Assigned task: When the line with "යාපන ක්‍රමයක්" turns up below, begin repeating exactly, and carry on through the line with "Mijn Account"; no pictures go into the copy.

Source records:
- - -

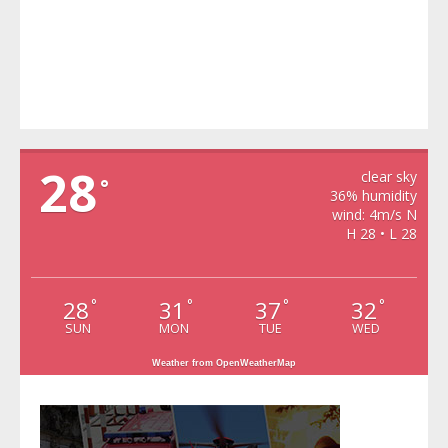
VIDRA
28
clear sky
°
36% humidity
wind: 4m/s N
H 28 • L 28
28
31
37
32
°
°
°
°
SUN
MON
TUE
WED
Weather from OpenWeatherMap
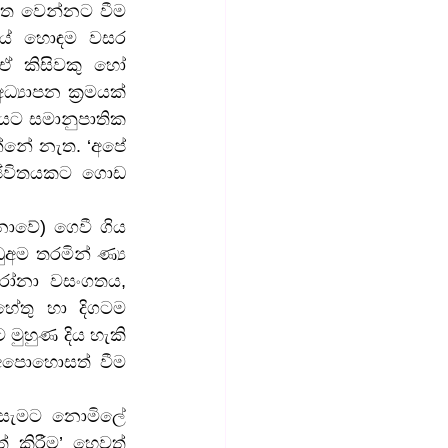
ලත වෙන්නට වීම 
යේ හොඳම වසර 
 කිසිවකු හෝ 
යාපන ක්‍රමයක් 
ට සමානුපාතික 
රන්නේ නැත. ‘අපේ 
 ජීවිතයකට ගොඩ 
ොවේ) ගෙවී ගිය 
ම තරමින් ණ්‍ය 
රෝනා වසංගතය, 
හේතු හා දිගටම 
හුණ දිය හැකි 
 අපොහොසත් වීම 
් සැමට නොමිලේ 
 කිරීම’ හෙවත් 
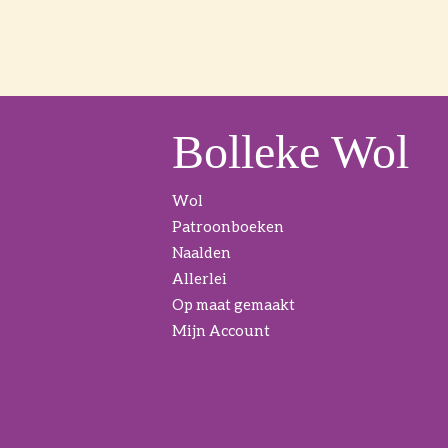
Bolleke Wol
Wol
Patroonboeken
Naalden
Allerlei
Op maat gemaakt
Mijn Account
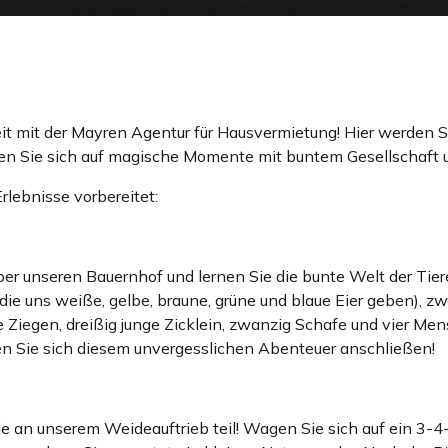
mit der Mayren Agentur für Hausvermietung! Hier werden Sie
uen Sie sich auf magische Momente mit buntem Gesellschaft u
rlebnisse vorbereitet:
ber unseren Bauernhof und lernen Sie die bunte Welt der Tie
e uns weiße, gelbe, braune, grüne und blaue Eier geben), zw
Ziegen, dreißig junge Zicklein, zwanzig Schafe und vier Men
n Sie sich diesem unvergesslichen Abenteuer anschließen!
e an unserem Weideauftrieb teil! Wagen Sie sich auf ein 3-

- - -

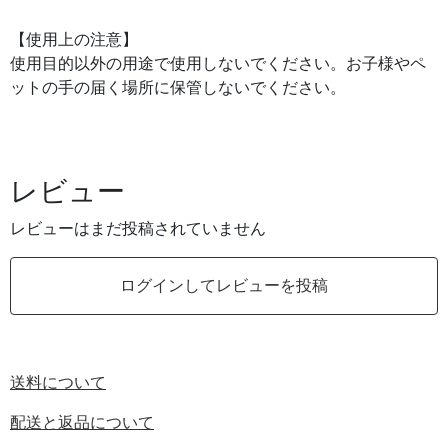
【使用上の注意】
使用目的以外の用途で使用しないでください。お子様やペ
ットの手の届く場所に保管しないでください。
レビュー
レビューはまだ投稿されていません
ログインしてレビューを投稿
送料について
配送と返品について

- - -

Response to the task:
යාපන ක්‍රමයක් 
ට සමානුපාතික 
රන්නේ නැත. ‘අපේ 
 ජීවිතයකට ගොඩ 
ොවේ) ගෙවී ගිය 
ම තරමින් ණ්‍ය 
රෝනා වසංගතය, 
හේතු හා දිගටම 
හුණ දිය හැකි 
 අපොහොසත් වීම 
් සැමට නොමිලේ 
 කිරීම’ හෙවත් 
Bolleke Wol
Wol
Patroonboeken
Naalden
Allerlei
Op maat gemaakt
Mijn Account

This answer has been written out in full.